Researches showed that even if all current climate action plans of countries were fully implemented, the world is on a path towards a temperature rising of about 3 degrees Celsius by the end of the century.
"We have no time to lose, because the world is waiting for us to implement the Paris Agreement," said Segolene Royal, French environment minister and president of the UN Climate Change Conference in Paris.
Figueres said she is confident that the pace of negotiations will be faster than in past years as countries now understand the threat of climate change and opportunities of transforming their economies.
A proof is the record number of countries which have already signed and ratified the Paris Agreement. Currently, 177 nations have signed the pact, 16 among them have completed their domestic ratification procedures.
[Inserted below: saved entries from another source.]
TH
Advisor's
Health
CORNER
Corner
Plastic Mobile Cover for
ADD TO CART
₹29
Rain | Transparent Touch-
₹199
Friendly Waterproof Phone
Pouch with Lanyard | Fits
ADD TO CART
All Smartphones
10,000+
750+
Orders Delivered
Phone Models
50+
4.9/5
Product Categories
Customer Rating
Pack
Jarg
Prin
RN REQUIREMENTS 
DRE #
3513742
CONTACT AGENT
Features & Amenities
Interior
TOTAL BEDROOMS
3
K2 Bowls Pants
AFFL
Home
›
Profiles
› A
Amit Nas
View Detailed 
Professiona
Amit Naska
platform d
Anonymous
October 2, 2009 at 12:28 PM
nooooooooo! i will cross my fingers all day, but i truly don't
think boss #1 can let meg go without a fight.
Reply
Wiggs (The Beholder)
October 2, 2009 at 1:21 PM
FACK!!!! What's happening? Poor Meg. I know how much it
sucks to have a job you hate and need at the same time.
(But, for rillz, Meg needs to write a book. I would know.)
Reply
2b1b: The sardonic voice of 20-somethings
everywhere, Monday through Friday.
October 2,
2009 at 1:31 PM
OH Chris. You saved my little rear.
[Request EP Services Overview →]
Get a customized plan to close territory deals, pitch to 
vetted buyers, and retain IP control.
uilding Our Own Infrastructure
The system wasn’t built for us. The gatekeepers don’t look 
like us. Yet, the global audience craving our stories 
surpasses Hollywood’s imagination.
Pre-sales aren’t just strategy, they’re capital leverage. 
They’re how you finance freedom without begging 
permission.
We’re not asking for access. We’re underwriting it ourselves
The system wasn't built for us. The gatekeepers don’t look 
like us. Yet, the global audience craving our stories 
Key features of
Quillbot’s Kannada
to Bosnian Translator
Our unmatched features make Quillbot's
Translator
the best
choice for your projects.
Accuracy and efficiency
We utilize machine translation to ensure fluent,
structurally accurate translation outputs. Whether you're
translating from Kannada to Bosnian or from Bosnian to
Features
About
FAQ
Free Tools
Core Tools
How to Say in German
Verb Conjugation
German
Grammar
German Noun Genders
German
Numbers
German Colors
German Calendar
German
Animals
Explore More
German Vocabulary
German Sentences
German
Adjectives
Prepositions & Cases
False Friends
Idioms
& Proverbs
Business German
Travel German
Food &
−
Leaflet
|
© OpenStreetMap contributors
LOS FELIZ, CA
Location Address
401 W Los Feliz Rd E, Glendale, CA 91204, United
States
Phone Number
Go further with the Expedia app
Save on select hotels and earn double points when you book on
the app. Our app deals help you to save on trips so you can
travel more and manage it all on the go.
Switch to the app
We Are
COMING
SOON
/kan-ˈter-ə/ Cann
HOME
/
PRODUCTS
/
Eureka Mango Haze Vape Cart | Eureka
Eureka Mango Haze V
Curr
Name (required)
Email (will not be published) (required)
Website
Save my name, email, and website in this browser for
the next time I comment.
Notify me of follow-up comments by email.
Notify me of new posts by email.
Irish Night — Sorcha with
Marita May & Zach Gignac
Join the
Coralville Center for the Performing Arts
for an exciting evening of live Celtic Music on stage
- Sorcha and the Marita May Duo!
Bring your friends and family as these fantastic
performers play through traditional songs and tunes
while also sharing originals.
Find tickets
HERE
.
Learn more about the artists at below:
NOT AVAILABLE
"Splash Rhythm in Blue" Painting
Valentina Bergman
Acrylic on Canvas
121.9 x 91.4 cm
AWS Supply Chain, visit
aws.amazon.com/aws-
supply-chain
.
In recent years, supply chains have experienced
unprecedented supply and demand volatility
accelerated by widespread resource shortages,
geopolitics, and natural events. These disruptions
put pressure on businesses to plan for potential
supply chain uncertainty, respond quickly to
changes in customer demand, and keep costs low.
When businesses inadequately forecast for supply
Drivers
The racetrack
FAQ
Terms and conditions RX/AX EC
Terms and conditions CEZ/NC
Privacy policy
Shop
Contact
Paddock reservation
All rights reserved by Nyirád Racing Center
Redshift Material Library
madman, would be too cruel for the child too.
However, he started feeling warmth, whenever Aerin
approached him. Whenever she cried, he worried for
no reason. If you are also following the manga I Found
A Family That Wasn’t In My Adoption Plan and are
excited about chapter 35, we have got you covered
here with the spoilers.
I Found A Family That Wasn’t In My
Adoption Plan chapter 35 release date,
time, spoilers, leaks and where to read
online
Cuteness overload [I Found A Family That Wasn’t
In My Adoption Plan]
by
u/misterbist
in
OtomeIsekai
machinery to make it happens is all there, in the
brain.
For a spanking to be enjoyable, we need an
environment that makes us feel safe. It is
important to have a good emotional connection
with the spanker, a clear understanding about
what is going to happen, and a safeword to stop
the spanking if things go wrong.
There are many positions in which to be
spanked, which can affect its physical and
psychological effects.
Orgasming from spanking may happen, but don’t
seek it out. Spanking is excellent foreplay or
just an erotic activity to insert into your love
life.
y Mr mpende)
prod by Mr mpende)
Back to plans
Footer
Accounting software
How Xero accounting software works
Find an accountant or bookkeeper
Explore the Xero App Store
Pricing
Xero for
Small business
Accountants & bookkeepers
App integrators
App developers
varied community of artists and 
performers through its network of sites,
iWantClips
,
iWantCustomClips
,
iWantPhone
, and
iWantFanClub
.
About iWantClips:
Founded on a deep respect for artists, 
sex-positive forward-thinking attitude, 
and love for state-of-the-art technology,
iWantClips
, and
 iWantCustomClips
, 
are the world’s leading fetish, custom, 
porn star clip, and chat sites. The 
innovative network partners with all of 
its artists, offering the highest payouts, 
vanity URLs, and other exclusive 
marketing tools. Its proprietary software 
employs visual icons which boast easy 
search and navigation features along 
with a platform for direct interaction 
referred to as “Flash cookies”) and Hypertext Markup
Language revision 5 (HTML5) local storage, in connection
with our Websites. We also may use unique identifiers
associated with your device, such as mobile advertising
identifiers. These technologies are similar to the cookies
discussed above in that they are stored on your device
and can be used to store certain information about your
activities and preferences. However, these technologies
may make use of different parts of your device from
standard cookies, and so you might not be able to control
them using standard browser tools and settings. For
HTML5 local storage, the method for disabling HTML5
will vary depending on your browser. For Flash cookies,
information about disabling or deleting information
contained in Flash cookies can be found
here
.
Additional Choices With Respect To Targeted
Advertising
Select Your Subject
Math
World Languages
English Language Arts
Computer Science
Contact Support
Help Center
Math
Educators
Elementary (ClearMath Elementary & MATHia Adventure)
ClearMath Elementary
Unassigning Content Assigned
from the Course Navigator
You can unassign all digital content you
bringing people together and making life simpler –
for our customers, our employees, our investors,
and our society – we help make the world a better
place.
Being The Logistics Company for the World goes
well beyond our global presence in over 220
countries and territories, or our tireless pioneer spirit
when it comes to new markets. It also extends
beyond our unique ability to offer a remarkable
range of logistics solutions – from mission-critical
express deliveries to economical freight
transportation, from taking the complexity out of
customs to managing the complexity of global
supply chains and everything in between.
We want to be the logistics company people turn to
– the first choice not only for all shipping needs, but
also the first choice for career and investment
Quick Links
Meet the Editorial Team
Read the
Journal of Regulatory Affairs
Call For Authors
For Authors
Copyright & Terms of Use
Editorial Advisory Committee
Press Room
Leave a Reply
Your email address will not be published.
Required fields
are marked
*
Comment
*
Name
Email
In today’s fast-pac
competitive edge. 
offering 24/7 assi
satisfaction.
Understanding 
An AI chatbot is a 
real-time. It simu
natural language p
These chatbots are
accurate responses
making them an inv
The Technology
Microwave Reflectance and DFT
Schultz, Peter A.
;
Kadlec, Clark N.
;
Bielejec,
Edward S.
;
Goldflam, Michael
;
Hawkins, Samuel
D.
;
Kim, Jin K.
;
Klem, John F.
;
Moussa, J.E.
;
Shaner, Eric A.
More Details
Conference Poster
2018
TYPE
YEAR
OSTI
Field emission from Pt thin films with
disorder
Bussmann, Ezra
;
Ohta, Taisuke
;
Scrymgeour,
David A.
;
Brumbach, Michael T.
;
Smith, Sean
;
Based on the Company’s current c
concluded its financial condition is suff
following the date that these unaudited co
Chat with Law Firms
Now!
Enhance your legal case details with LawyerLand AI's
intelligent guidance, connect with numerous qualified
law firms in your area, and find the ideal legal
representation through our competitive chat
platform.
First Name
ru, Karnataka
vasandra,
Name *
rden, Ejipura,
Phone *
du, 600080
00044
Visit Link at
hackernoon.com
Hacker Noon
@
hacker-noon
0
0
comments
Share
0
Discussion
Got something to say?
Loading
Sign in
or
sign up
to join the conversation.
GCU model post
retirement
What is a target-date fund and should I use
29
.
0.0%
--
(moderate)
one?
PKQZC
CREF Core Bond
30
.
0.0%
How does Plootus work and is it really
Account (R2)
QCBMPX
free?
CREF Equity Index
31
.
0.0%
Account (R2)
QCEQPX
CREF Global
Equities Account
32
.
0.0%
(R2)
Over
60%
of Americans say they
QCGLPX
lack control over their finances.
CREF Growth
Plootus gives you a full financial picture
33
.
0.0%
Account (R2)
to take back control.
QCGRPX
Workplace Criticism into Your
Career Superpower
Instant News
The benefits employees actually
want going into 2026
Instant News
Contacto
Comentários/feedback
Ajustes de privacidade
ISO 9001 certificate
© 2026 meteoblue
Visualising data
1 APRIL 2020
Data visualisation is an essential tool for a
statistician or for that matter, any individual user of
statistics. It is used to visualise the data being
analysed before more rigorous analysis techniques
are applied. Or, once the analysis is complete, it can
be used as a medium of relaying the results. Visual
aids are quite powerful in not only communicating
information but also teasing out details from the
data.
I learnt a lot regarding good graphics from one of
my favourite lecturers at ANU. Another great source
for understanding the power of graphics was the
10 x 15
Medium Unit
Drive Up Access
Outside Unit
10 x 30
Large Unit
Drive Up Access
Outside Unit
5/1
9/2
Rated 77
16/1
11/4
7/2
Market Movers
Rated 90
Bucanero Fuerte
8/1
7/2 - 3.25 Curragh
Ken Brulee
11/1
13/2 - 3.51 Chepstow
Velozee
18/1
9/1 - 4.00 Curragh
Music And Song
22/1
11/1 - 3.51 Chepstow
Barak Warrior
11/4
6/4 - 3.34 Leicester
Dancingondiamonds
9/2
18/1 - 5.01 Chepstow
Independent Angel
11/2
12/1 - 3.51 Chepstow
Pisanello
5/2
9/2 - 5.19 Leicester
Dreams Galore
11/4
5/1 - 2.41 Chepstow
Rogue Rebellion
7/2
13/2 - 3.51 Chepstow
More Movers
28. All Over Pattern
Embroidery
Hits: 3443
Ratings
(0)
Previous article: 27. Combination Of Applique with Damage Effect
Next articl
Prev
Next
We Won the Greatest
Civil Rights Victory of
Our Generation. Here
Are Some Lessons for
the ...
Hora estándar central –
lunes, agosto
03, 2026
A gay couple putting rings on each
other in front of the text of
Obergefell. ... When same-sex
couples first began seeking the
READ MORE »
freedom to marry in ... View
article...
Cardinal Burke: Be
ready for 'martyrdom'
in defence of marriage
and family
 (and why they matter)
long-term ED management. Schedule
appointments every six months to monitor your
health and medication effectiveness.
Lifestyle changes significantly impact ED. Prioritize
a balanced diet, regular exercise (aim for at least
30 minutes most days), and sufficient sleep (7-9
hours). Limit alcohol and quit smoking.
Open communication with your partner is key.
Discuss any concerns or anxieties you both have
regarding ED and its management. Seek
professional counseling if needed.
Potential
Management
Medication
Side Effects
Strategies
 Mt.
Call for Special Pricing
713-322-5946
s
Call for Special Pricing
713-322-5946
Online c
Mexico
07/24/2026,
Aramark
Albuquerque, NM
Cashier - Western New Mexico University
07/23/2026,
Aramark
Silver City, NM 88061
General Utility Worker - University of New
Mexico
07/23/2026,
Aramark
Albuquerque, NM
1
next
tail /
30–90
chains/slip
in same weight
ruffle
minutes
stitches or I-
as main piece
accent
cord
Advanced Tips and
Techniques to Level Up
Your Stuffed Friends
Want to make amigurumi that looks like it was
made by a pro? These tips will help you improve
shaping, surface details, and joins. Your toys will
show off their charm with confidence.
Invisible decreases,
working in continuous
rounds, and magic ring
However, analysts warned that old quarrels between the developed and developing countries might re-emerge despite an overall trend of collaboration.
In a press conference later on Monday, the European Union's chief negotiator Elina Bardram reiterated that the EU will not revise its targets of reducing carbon emissions by 20 percent by 2020 and at least 40 percent by 2030 compared with 1990 levels, targets which some developing countries and environment activists said were too low as the bloc had already reduced its emissions by 19 percent by 2013.
"The EU's 2030 climate and energy framework is a very very ambitious policy," she argued.
Financial support to developing countries is another hot topic of the negotiations.
On Monday, the BASIC group and a larger "G77+China" bloc which represents over 130 developing countries also urged developed countries to fulfill their 2009 commitment of providing 100 billion US dollars per year by 2020 to developing countries.
"For our endeavors to be achieved, enhanced and adequate financial and technology support as well as capacity building must be provided to allow for effective action both pre-2020 and beyond," said "G77+China" in a joint statement.
Salaheddine Mezouar, Morocco's Foreign Minister and incoming President of the UN Climate Change Conference in Marrakech told negotiators that he expected the annual climate summit in November to be an occasion when a road map for concrete and predictable provision of the 100-billion-U.S.-dollar would be prepared.